Phylogenetic Comparative Analyses using Ontologies
A major goal of the SCATE project is to leverage the power of ontologies and the Phenoscape Knowledgebase to assist in evolutionary analyses of trait evolution. For example, researchers may wish to estimate phylogenies from phenotypic data, reconstruct ancestral states, or estimate correlations between phenotypes. Borrowing from molecular sequence data, the methods used for conducting such analyses typically make a series of assumptions that are very poorly suited for phenotypic data. For example, a common assumption is that every character in a character matrix is independent of each other. Phenotypic characters regularly violate this principle. By leveraging the information in phenotypic ontologies, we can correctly model character evolution by accounting for the dependencies of structures among each other. Furthermore, metrics such as semantic similarity can provide useful data that can be integrated into many steps in a phylogenetic comparative analysis.
Structured Markov Models
Ontologies provide knowledge of dependencies among traits. For example, the _humerus_ is a bone that is _part of_ the _forelimb_. Thus, the presence of a _humerus_ depends on the presence of a _forelimb_. Treating these as independent characters can result in, for example, ancestral reconstructions in which an organism has a humerus, but lacks a forelimb. Such dependencies can be built into how we model traits by making use of structured markov models (Tarasov, 2018).
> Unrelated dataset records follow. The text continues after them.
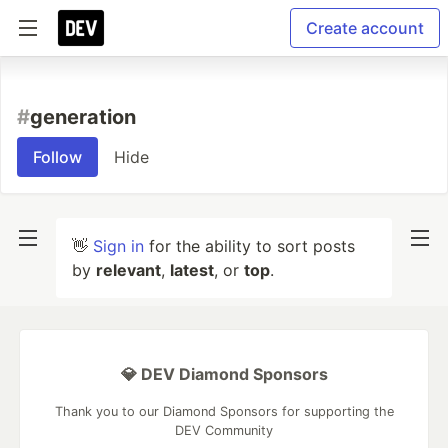
Create account
#
generation
Follow
Hide
👋
Sign in
for the ability to sort posts
by
relevant
,
latest
, or
top
.
💎 DEV Diamond Sponsors
Thank you to our Diamond Sponsors for supporting the
DEV Community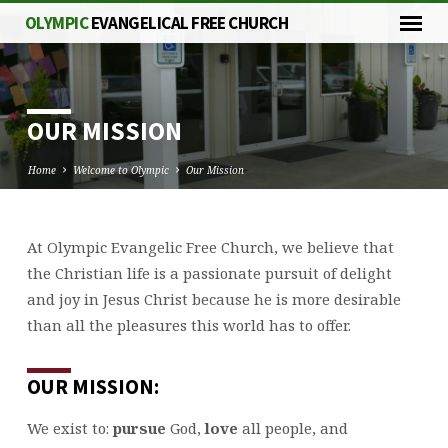
OLYMPIC
EVANGELICAL FREE CHURCH
OUR MISSION
Home
Welcome to Olympic
Our Mission
At Olympic Evangelic Free Church, we believe that
OUR
the Christian life is a passionate pursuit of delight
MISSION
and joy in Jesus Christ because he is more desirable
than all the pleasures this world has to offer.
OUR MISSION:
We exist to:
pursue
God,
love
all people, and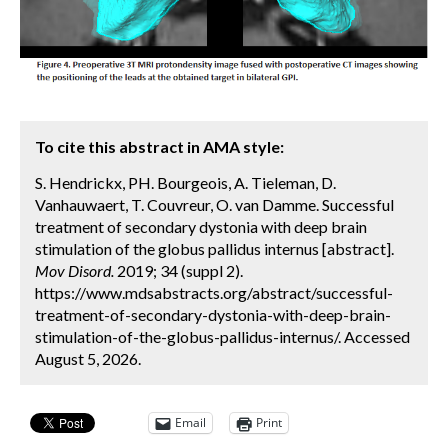
To cite this abstract in AMA style:
S. Hendrickx, PH. Bourgeois, A. Tieleman, D.
Vanhauwaert, T. Couvreur, O. van Damme. Successful
treatment of secondary dystonia with deep brain
stimulation of the globus pallidus internus [abstract].
Mov Disord.
2019; 34 (suppl 2).
https://www.mdsabstracts.org/abstract/successful-
treatment-of-secondary-dystonia-with-deep-brain-
stimulation-of-the-globus-pallidus-internus/. Accessed
August 5, 2026.
Email
Print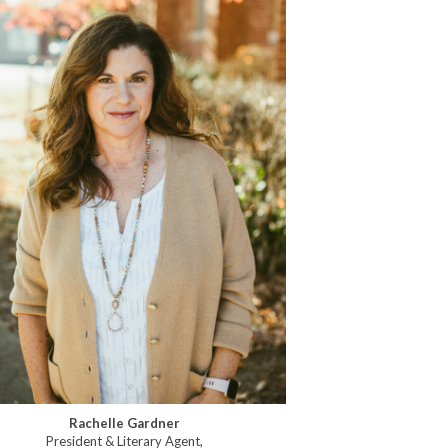
Rachelle Gardner
President & Literary Agent,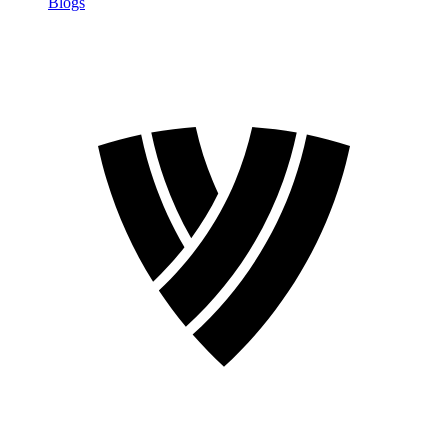
Blogs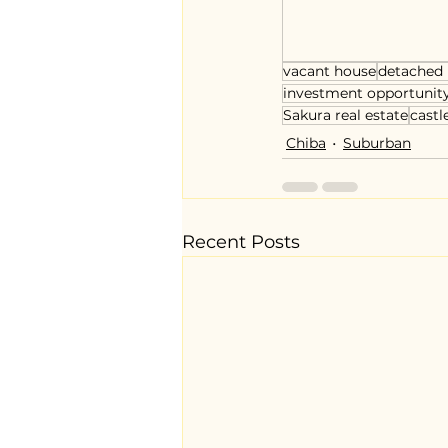
vacant house
detached
investment opportunit
Sakura real estate
castl
Chiba
Suburban
Recent Posts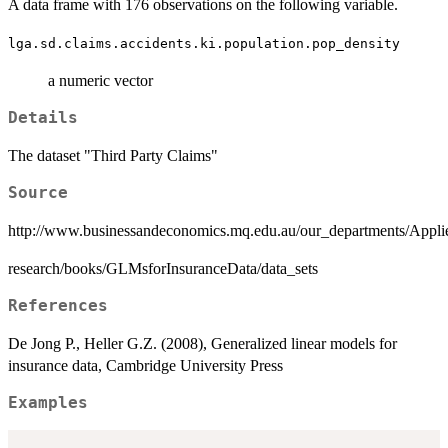
A data frame with 176 observations on the following variable.
lga.sd.claims.accidents.ki.population.pop_density
a numeric vector
Details
The dataset "Third Party Claims"
Source
http://www.businessandeconomics.mq.edu.au/our_departments/Appli
research/books/GLMsforInsuranceData/data_sets
References
De Jong P., Heller G.Z. (2008), Generalized linear models for
insurance data, Cambridge University Press
Examples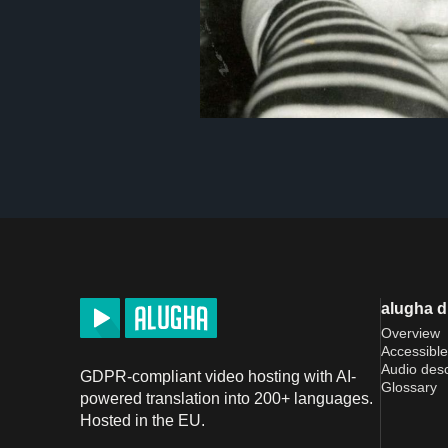
alugha 
Overview
Accessible
Audio desc
GDPR-compliant video hosting with AI-
Glossary
powered translation into 200+ languages.
Hosted in the EU.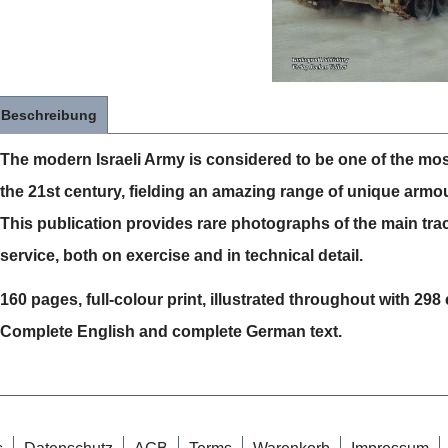
Beschreibung
The modern Israeli Army is considered to be one of the mos
the 21st century, fielding an amazing range of unique armo
This publication provides rare photographs of the main tra
service, both on exercise and in technical detail.
160 pages, full-colour print, illustrated throughout with 29
Complete English and complete German text.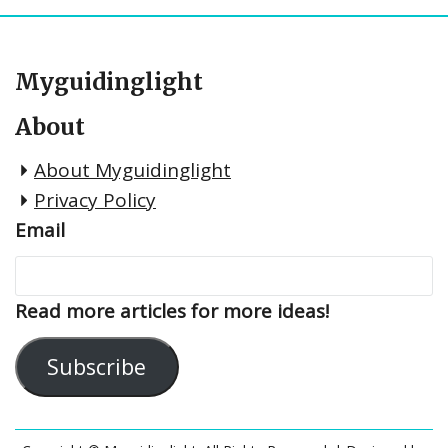
Myguidinglight
About
About Myguidinglight
Privacy Policy
Email
Read more articles for more ideas!
Subscribe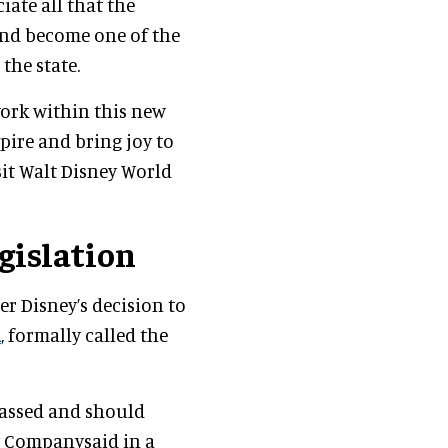
iate all that the
and become one of the
the state.
work within this new
pire and bring joy to
sit Walt Disney World
egislation
er Disney’s decision to
l
, formally called the
 passed and should
y Companysaid in a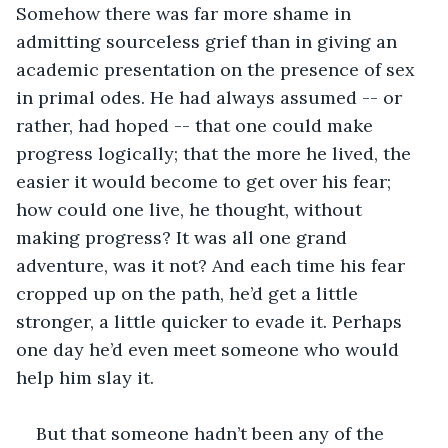
Somehow there was far more shame in 
admitting sourceless grief than in giving an 
academic presentation on the presence of sex 
in primal odes. He had always assumed -- or 
rather, had hoped -- that one could make 
progress logically; that the more he lived, the 
easier it would become to get over his fear; 
how could one live, he thought, without 
making progress? It was all one grand 
adventure, was it not? And each time his fear 
cropped up on the path, he’d get a little 
stronger, a little quicker to evade it. Perhaps 
one day he’d even meet someone who would 
help him slay it.
But that someone hadn’t been any of the 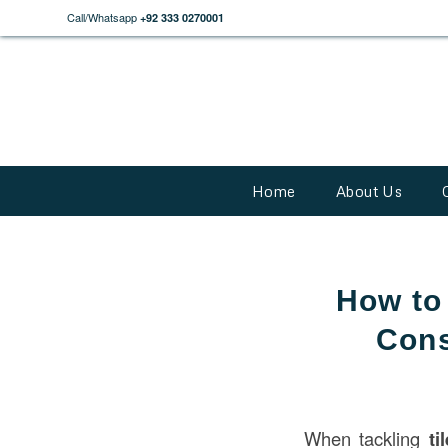
Call/Whatsapp
+92 333 0270001
Home
About Us
How to
Cons
When tackling
ti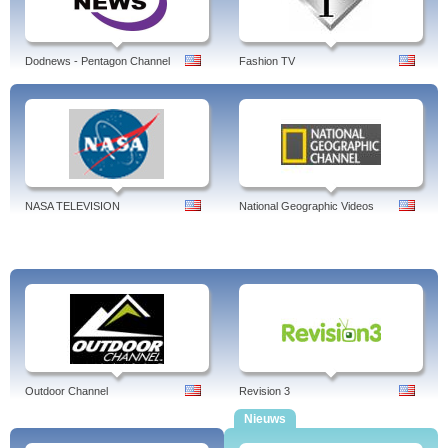
Table, Tweed's Russian Train Trip, Voyager ...
Financial News, Markets,
Professional, TV, Personal Finance,
Bloomberg USA.
Tags: bloomberg news, bloomberg usa,usability analyst, businessweek, usa
Dodnews - Pentagon Channel
Fashion TV
today, futures, live, usability, live stream, tv, usage, radio, careers, us election,
terminal, law, sports
NASA TELEVISION
National Geographic Videos
Outdoor Channel
Revision 3
Nieuws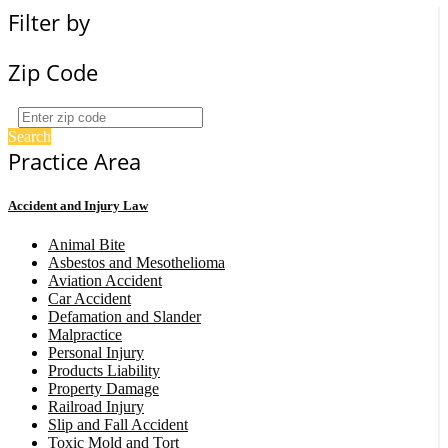
Filter by
Zip Code
Search
Practice Area
Accident and Injury Law
Animal Bite
Asbestos and Mesothelioma
Aviation Accident
Car Accident
Defamation and Slander
Malpractice
Personal Injury
Products Liability
Property Damage
Railroad Injury
Slip and Fall Accident
Toxic Mold and Tort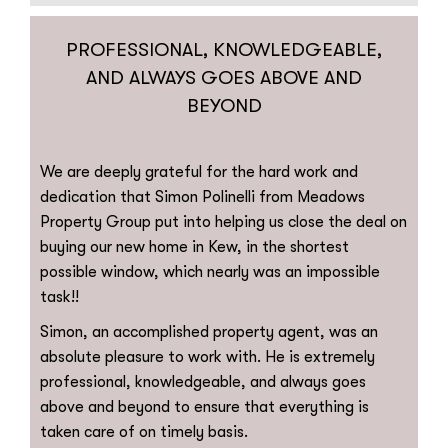
PROFESSIONAL, KNOWLEDGEABLE,
AND ALWAYS GOES ABOVE AND
BEYOND
We are deeply grateful for the hard work and
dedication that Simon Polinelli from Meadows
Property Group put into helping us close the deal on
buying our new home in Kew, in the shortest
possible window, which nearly was an impossible
task!!
Simon, an accomplished property agent, was an
absolute pleasure to work with. He is extremely
professional, knowledgeable, and always goes
above and beyond to ensure that everything is
taken care of on timely basis.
By structuring the dependencies among traits (as described by Tarasov, 2018), we can reconstruct not only individual traits, but entire ancestral anatomies in a logically consistent framework. We have developed a stochastic mapping pipeline called _PARAMO_ (Tarasov et al. 2019) that allows users to reconstruct ancestral anatomies, seamlessly moving between levels of anatomical hierarchy to query the phenome and ask questions about evolutionary rates, ancestral states, and character evolution.